◆ **Directions for this task**: Go through the lines of the material and count the ones with the word "penetrarla". Give that count alone.

◆ **Data to process**:
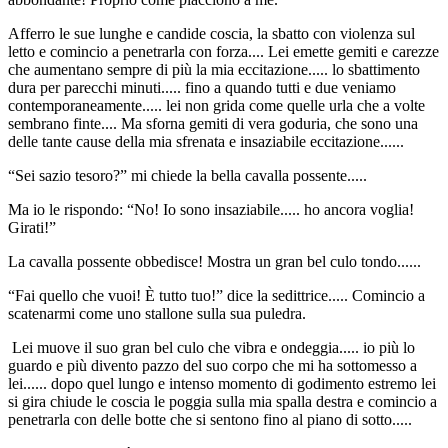
Afferro le sue lunghe e candide coscia, la sbatto con violenza sul
letto e comincio a penetrarla con forza.... Lei emette gemiti e carezze
che aumentano sempre di più la mia eccitazione..... lo sbattimento
dura per parecchi minuti..... fino a quando tutti e due veniamo
contemporaneamente..... lei non grida come quelle urla che a volte
sembrano finte.... Ma sforna gemiti di vera goduria, che sono una
delle tante cause della mia sfrenata e insaziabile eccitazione......
“Sei sazio tesoro?” mi chiede la bella cavalla possente.....
Ma io le rispondo: “No! Io sono insaziabile..... ho ancora voglia!
Girati!”
La cavalla possente obbedisce! Mostra un gran bel culo tondo......
“Fai quello che vuoi! È tutto tuo!” dice la sedittrice..... Comincio a
scatenarmi come uno stallone sulla sua puledra.
Lei muove il suo gran bel culo che vibra e ondeggia..... io più lo
guardo e più divento pazzo del suo corpo che mi ha sottomesso a
lei...... dopo quel lungo e intenso momento di godimento estremo lei
si gira chiude le coscia le poggia sulla mia spalla destra e comincio a
penetrarla con delle botte che si sentono fino al piano di sotto.....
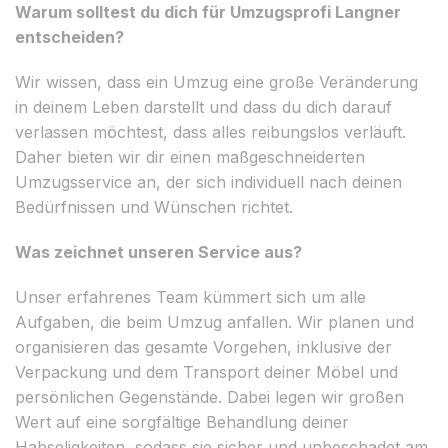
Warum solltest du dich für Umzugsprofi Langner
entscheiden?
Wir wissen, dass ein Umzug eine große Veränderung
in deinem Leben darstellt und dass du dich darauf
verlassen möchtest, dass alles reibungslos verläuft.
Daher bieten wir dir einen maßgeschneiderten
Umzugsservice an, der sich individuell nach deinen
Bedürfnissen und Wünschen richtet.
Was zeichnet unseren Service aus?
Unser erfahrenes Team kümmert sich um alle
Aufgaben, die beim Umzug anfallen. Wir planen und
organisieren das gesamte Vorgehen, inklusive der
Verpackung und dem Transport deiner Möbel und
persönlichen Gegenstände. Dabei legen wir großen
Wert auf eine sorgfältige Behandlung deiner
Habseligkeiten, sodass sie sicher und unbeschadet am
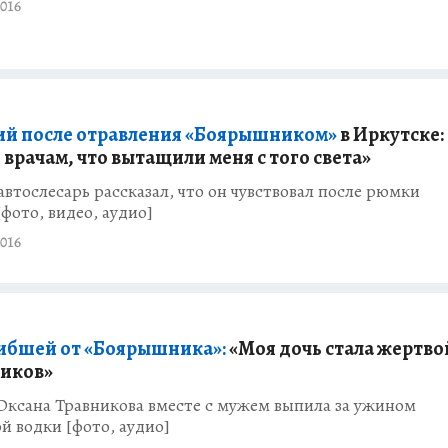
016
й после отравления «Боярышником»
в Иркутске:
врачам, что вытащили меня с того света»
автослесарь рассказал, что он чувствовал после рюмки
[фото, видео, аудио]
016
ибшей от «Боярышника»:
«Моя дочь стала жертво
иков»
Оксана Травникова вместе с мужем выпила за ужином
й водки [фото, аудио]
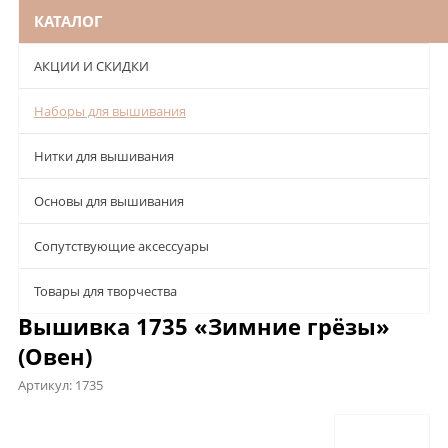
КАТАЛОГ
АКЦИИ И СКИДКИ
Наборы для вышивания
Нитки для вышивания
Основы для вышивания
Сопутствующие аксессуары
Товары для творчества
Вышивка 1735 «Зимние грёзы»
(Овен)
Артикул:
1735
Описание
Характеристики
Отзывы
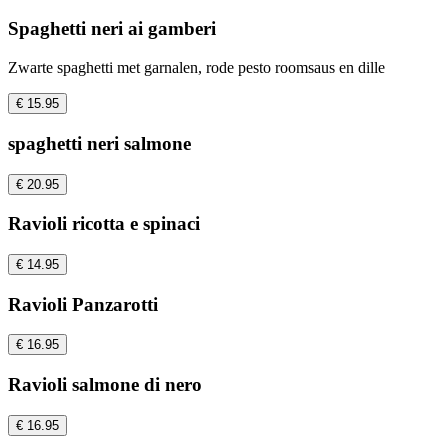
Spaghetti neri ai gamberi
Zwarte spaghetti met garnalen, rode pesto roomsaus en dille
€ 15.95
spaghetti neri salmone
€ 20.95
Ravioli ricotta e spinaci
€ 14.95
Ravioli Panzarotti
€ 16.95
Ravioli salmone di nero
€ 16.95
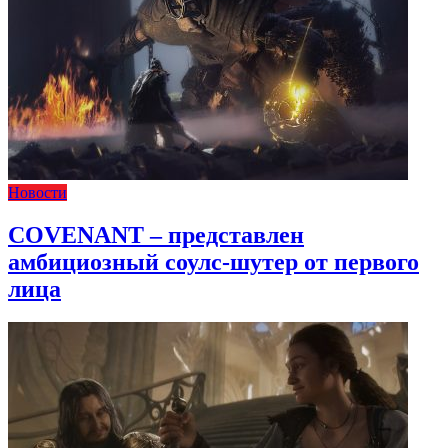
Новости
COVENANT – представлен
амбициозный соулс-шутер от первого
лица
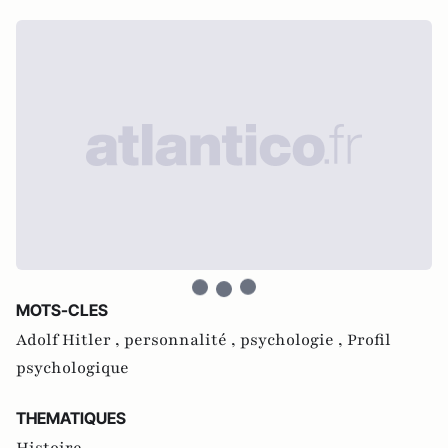
MOTS-CLES
Adolf Hitler ,
personnalité ,
psychologie ,
Profil
psychologique
THEMATIQUES
Histoire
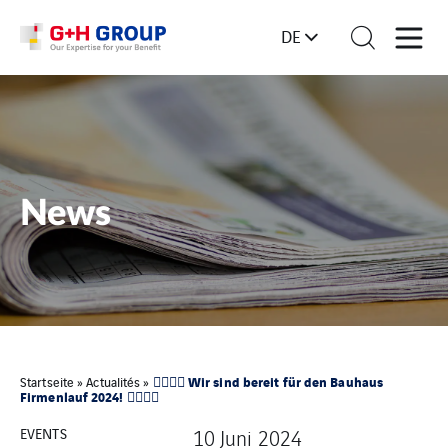
DE
News
🏃‍♂️🏃‍♀️ Wir sind bereit für den Bauhaus
Startseite
»
Actualités
»
Firmenlauf 2024! 🏃‍♂️🏃‍♀️
EVENTS
10 Juni 2024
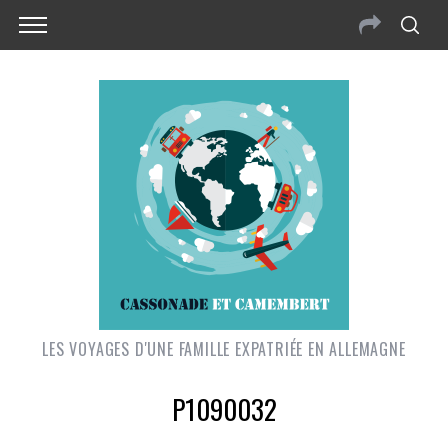
LES VOYAGES D'UNE FAMILLE EXPATRIÉE EN ALLEMAGNE
P1090032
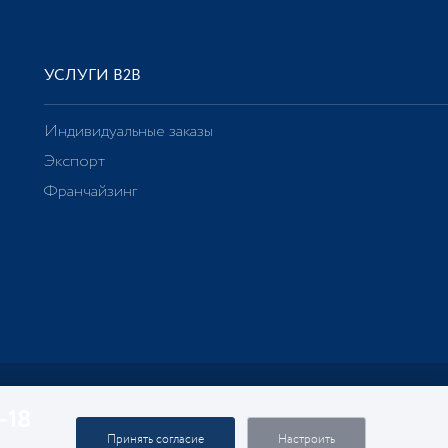
УСЛУГИ В2В
Индивидуальные заказы
Экспорт
Франчайзинг
-18
Принять согласие
Настроить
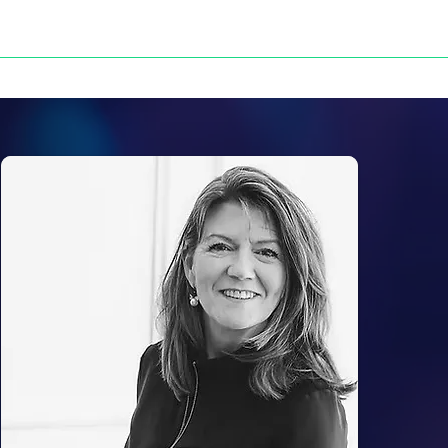
NOS VICTOIRES
PRESSE
CONTACT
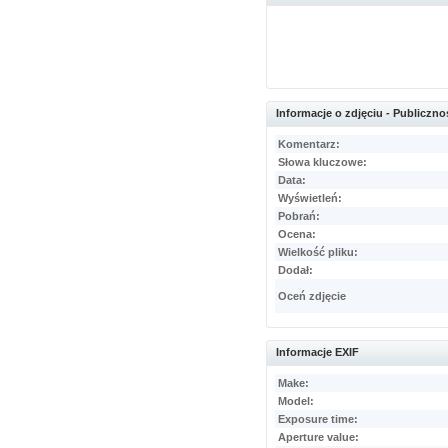
Informacje o zdjęciu - Publicz
Komentarz:
Słowa kluczowe:
Data:
Wyświetleń:
Pobrań:
Ocena:
Wielkość pliku:
Dodał:
Oceń zdjęcie
Informacje EXIF
Make:
Model:
Exposure time:
Aperture value:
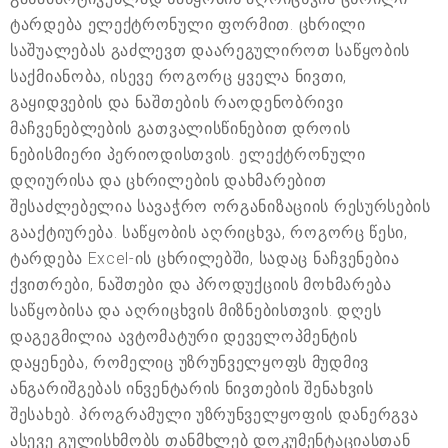
ტარდება ელექტრონული ფორმით. ცხრილი
საშუალებას გაძლევთ დაარეგულიროთ საწყობის
საქმიანობა, ისევე როგორც ყველა ნივთი,
გაყიდვების და ნაშთების რაოდენობრივი
მაჩვენებლების გათვალისწინებით დროის
ნებისმიერი პერიოდისთვის. ელექტრონული
დღიურისა და ცხრილების დახმარებით
შესაძლებელია სავაჭრო ორგანიზაციის რესურსების
გააქტიურება. საწყობის აღრიცხვა, როგორც წესი,
ტარდება Excel-ის ცხრილებში, სადაც ნაჩვენებია
ქვითრები, ნაშთები და პროდუქციის მოხმარება
საწყობისა და აღრიცხვის მიზნებისთვის. დღეს
დაგეგმილია ავტომატური დეველოპმენტის
დაყენება, რომელიც უზრუნველყოფს მუდმივ
ანგარიშგებას ინვენტარის ნივთების შენახვის
შესახებ. პროგრამული უზრუნველყოფის დანერგვა
ასევე გულისხმობს თანმხლებ დოკუმენტაციასთან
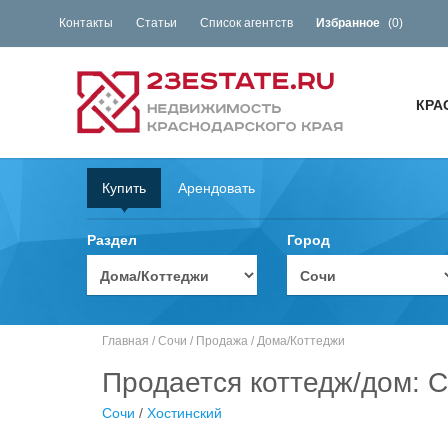
Контакты
Статьи
Список агентств
Избранное
(
0
)
КРА
Купить
Арендовать
Раздел
Город
Главная
/
Сочи
/
Продажа
/
Дома/Коттеджи
Продается коттедж/дом: С
Сочи
/
Хостинский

◆ **Result below**: 2